■ Exercise input:
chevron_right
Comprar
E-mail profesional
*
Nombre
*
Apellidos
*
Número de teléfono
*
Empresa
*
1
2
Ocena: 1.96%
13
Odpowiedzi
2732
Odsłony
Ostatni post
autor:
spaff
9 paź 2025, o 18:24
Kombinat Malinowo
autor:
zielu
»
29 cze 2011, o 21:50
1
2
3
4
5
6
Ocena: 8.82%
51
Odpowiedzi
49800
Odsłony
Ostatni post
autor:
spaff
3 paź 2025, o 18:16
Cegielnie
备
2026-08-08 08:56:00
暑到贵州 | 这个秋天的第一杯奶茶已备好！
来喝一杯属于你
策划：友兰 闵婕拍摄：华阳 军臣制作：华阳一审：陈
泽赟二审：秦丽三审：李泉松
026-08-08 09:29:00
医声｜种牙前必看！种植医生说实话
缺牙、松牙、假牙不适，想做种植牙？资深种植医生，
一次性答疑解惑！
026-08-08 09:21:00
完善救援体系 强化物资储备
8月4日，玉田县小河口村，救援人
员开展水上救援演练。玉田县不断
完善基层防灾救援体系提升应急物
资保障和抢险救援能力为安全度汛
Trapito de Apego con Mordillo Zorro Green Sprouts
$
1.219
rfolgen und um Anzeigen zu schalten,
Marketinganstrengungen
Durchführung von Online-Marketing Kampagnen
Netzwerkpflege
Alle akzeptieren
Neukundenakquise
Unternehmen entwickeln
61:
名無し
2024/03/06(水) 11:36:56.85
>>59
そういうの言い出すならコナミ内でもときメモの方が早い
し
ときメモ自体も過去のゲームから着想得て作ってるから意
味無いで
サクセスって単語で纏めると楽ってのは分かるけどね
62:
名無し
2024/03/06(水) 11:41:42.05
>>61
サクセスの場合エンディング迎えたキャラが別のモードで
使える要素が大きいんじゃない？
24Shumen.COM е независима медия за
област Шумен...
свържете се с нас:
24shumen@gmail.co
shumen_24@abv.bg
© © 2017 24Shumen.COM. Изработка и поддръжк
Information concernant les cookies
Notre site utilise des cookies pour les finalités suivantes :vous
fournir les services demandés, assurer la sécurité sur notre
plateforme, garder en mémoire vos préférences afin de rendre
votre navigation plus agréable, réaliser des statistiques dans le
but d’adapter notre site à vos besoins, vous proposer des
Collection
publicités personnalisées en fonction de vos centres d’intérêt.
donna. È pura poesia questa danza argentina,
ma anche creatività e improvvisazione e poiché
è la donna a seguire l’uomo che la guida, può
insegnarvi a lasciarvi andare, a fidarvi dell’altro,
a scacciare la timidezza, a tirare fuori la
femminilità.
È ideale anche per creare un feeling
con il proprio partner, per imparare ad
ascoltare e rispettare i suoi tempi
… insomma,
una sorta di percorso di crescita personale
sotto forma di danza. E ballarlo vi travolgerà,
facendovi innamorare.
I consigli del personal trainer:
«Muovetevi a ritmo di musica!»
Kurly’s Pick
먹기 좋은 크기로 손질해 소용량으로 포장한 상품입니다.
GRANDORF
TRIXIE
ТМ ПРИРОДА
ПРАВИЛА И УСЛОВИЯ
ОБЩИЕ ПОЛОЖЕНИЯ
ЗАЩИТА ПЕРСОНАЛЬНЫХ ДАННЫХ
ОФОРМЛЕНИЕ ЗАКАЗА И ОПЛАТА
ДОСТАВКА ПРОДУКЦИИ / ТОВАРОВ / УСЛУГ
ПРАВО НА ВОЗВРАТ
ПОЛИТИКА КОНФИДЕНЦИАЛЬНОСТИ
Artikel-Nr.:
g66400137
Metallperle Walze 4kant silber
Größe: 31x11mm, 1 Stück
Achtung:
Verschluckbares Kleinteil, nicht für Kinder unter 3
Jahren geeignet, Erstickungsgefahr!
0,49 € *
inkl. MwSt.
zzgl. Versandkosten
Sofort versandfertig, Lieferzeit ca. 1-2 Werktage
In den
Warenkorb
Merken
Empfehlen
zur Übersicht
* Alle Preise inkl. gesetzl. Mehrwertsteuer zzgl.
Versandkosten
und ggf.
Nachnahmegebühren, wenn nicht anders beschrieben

■ Work instruction: For the word "Alle", find every line in the data that holds it and copy that line.

■ Problem solution:
Alle akzeptieren
* Alle Preise inkl. gesetzl. Mehrwertsteuer zzgl.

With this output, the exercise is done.